(Saved data entries)
┏━━

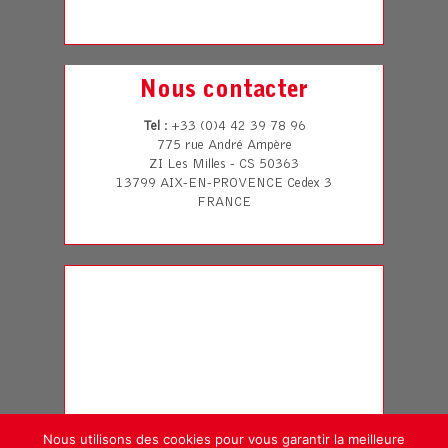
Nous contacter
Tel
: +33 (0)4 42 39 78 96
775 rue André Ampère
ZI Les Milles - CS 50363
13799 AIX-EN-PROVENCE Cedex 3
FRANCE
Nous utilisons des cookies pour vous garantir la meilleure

┗━━

To do
Each record is to be restated word for word; no picture goes in.

Answer
Nous contacter
Tel
: +33 (0)4 42 39 78 96
775 rue André Ampère
ZI Les Milles - CS 50363
13799 AIX-EN-PROVENCE Cedex 3
FRANCE
Nous utilisons des cookies pour vous garantir la meilleure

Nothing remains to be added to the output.